Never to be heard again.


It was the same plate of food that I had just finished eating and yet, my stomach still growled for more. It couldn't hurt to feed it a little more.. So I ate that plate too, soon finding myself getting drowsy and unable to think clearly. I looked up at the picture one more time before I began to feel myself being dragged around the palace and into my room once more. My eyes were closed before I could even get into bed, and my mind before that. And so began the dream..


I dreamt of smoke with no fire,

A sky that was black,

And a world with no air..


But what really caught my attention was when I saw a palace that looked just like mine..


The only difference was that this one had color..

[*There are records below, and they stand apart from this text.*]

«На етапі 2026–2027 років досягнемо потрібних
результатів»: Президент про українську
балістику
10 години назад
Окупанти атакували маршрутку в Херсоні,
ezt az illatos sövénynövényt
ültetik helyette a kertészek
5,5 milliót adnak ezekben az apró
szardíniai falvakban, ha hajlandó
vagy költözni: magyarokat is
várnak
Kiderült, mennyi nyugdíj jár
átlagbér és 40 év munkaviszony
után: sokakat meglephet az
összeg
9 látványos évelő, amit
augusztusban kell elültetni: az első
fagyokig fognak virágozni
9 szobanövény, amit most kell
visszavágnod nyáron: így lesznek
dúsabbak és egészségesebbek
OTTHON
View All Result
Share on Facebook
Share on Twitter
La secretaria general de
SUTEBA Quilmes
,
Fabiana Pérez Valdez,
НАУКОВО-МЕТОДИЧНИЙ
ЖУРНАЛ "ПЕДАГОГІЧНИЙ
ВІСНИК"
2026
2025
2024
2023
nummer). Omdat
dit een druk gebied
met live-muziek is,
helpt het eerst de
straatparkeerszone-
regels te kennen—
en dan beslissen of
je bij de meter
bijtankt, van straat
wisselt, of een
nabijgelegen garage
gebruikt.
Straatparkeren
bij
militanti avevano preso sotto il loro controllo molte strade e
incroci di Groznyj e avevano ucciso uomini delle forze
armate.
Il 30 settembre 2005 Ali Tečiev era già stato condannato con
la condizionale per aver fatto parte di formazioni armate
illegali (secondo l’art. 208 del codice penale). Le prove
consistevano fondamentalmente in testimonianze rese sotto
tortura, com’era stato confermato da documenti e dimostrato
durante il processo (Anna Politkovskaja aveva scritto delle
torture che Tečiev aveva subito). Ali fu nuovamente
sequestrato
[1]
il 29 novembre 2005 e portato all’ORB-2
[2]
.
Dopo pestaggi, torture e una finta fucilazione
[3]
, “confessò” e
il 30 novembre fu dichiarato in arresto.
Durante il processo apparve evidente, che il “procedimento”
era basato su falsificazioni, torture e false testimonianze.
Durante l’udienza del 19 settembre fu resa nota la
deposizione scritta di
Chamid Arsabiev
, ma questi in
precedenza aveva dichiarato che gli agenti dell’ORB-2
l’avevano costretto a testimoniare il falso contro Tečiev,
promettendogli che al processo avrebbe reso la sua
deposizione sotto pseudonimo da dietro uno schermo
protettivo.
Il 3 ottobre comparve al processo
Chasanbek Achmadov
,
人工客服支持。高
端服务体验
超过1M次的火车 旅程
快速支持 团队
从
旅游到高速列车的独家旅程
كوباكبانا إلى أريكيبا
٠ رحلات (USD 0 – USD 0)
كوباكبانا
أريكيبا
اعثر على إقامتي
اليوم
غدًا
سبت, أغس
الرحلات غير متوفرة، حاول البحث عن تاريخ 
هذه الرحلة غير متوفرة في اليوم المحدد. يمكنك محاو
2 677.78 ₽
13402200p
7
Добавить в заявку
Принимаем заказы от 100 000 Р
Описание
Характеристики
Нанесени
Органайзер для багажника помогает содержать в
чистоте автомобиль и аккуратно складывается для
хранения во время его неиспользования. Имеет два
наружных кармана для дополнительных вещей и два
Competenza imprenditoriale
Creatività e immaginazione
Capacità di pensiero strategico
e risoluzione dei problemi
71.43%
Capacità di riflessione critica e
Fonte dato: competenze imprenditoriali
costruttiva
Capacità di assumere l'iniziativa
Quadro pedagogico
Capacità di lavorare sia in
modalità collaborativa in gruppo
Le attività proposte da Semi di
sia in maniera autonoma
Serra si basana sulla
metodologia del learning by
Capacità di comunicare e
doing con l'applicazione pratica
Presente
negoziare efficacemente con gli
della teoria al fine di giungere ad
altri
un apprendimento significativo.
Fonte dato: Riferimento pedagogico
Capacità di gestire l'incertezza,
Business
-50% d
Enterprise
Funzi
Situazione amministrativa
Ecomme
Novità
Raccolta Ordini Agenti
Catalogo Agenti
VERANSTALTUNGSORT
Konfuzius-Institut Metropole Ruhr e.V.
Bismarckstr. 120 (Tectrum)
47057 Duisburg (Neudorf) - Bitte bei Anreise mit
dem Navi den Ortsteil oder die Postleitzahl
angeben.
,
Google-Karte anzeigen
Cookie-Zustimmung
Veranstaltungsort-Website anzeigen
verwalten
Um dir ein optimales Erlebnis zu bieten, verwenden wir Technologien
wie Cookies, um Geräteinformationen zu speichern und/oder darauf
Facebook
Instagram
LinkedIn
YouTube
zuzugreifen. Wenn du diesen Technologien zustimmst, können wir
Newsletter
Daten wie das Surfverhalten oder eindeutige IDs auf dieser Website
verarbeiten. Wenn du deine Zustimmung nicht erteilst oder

And when my eyes had opened, I had discovered that I was already laying flat on my back. Eyes already staring at the ceiling and the curtains were already opened for the day. I sat up and began to hold my legs tightly against my chest. My head turned sideways and that's when I saw it.. Another leg.. I sat upright in my bed and turned fully, letting my feet hit the floor. The leg belonged to another bed. This bed had been perfectly made up just like mine had been each and every night before I would destroy it with my dreams.

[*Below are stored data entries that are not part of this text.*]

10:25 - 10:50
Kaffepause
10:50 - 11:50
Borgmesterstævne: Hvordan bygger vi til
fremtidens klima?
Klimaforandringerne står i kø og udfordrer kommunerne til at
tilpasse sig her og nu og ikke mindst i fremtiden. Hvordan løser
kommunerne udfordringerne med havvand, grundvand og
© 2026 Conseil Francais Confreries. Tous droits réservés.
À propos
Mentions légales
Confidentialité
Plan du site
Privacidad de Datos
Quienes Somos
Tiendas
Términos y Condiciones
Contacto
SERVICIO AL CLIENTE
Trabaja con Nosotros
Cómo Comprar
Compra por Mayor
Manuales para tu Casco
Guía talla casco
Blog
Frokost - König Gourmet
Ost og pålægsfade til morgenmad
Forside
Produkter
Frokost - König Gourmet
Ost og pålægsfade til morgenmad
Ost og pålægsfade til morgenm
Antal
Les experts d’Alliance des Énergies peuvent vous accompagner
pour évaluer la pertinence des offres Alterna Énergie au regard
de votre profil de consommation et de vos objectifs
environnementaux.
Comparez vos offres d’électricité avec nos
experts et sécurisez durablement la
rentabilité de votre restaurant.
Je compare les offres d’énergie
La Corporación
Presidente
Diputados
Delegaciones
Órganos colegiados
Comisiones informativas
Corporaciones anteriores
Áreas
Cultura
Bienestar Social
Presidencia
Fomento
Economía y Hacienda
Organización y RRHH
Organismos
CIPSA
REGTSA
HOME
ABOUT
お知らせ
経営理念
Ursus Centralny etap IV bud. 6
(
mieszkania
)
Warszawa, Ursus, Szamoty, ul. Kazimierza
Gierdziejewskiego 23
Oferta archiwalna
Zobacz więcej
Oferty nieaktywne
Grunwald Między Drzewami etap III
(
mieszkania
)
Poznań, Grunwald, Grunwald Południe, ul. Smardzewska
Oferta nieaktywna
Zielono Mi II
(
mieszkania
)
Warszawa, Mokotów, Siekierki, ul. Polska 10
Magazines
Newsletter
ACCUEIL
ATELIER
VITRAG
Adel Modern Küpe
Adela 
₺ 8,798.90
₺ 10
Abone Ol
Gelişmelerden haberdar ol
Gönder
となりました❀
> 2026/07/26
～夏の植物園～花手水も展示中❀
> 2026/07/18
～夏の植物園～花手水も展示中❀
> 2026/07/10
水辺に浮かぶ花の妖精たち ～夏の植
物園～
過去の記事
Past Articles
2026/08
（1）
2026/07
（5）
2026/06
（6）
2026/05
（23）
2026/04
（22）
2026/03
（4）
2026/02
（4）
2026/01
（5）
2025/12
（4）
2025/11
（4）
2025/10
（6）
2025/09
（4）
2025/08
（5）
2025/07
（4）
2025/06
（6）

I stared at the bed. I didn't go out of the room the whole day. I kept wondering if when I go out to see my beloved painting, that this mysterious new bed is now occupied by the person who ironically leaves everyday before I come back..


Maybe they forgot to take the bed back today..

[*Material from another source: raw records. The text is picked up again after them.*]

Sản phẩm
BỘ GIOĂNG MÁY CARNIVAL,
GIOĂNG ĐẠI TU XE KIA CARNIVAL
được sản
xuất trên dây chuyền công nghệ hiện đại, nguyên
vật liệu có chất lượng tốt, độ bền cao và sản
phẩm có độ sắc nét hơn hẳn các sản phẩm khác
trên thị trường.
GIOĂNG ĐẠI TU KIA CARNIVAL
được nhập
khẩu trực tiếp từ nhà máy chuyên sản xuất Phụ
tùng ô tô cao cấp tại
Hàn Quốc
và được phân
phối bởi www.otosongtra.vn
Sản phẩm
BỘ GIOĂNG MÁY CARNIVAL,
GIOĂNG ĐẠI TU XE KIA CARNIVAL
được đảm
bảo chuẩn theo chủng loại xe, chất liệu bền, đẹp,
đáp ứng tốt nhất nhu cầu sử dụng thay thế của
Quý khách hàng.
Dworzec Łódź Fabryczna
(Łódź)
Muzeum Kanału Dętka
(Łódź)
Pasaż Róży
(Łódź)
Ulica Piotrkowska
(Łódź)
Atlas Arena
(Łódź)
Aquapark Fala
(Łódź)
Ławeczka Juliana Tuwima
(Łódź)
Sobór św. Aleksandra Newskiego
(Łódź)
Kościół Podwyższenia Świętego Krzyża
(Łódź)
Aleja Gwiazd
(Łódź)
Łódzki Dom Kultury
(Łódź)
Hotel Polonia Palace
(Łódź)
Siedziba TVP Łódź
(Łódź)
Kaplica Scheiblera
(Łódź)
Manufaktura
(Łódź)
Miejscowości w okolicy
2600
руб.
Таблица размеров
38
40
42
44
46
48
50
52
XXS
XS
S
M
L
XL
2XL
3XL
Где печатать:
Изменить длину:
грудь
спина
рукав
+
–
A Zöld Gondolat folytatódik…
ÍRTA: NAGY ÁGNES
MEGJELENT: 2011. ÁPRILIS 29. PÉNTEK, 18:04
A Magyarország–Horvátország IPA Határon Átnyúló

Maybe they're my permanent roommate..


Whatever is going on, it's making me antsy..


And even though I waited all day today and the next, the mysterious person never showed up as I have anticipated..

Then I figured, this must be how it works..

Whenever I am in the room, they are missing..

And whenever they are in the room, I am out looking at my painting for hours on end..


The more I pondered this assumption, the more it began to make sense..

That must be why they drag me into my room after the sun begins to set and my food is either beyond cold, halfway gone or completely missing.. Being that I was used to being alone, I didn't know how to feel. So I didn't. I just sat there in my bed with my legs up to my chest which were held in place by my arms and tried to clear my mind of this new thing that was taunting me.